A: To create the WildChat dataset, we deployed two chatbot services, one utilizing the GPT-3.5 Turbo API and another leveraging the GPT-4 API. Both services were hosted on Hugging Face Spaces and made available to the public. Importantly, users were not required to create an account or provide personal information to access our services. The dataset currently encompasses interactions from April 9, 2023, to April 30, 2024.
Q: What are some limitations of the WildChat dataset and the WildLlama model?
A:
- User Demographics: Our chatbot service, hosted on Hugging Face Spaces, predominantly attracts developers or individuals connected to the IT sector. Consequently, the user base may not accurately represent the broader population. This specificity influences the dataset, often reflecting conversations with a technological tilt, such as coding queries.

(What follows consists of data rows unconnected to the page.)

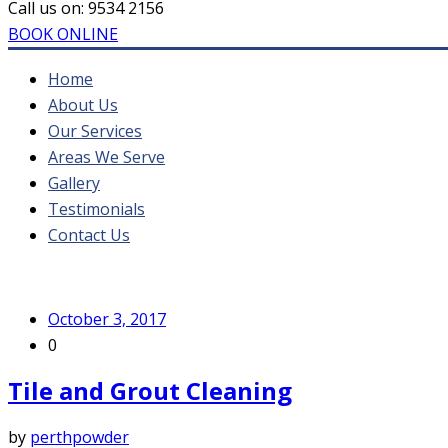
Call us on:
9534 2156
BOOK ONLINE
Home
About Us
Our Services
Areas We Serve
Gallery
Testimonials
Contact Us
October 3, 2017
0
Tile and Grout Cleaning
by
perthpowder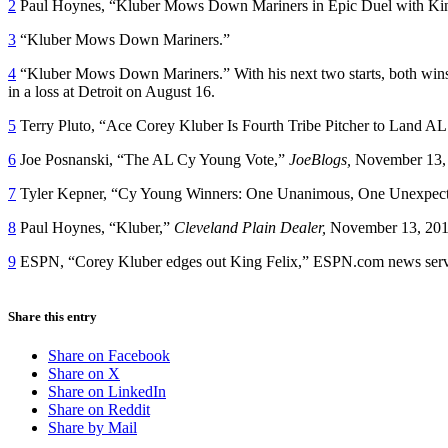
2
Paul Hoynes, “Kluber Mows Down Mariners in Epic Duel with Kin
3
“Kluber Mows Down Mariners.”
4
“Kluber Mows Down Mariners.” With his next two starts, both wins, 
in a loss at Detroit on August 16.
5
Terry Pluto, “Ace Corey Kluber Is Fourth Tribe Pitcher to Land A
6
Joe Posnanski, “The AL Cy Young Vote,”
JoeBlogs,
November 13,
7
Tyler Kepner, “Cy Young Winners: One Unanimous, One Unexpec
8
Paul Hoynes, “Kluber,”
Cleveland Plain Dealer,
November 13, 201
9
ESPN, “Corey Kluber edges out King Felix,” ESPN.com news ser
Share this entry
Share on Facebook
Share on X
Share on LinkedIn
Share on Reddit
Share by Mail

- Toxicity and Selection Bias: The anonymity offered by our chatbot service might encourage users to engage in conversations they would avoid on platforms requiring registration.
- Bias in WildLlama: The WildLlama model, finetuned on machine-generated data from ChatGPT and GPT-4, may inherit biases inherent in its parent models.
- Usage Constraints for WildLlama: WildLlama is designed for research purposes and not for practical advice or applications involving direct human interaction. Its use should be confined to academic and exploratory contexts.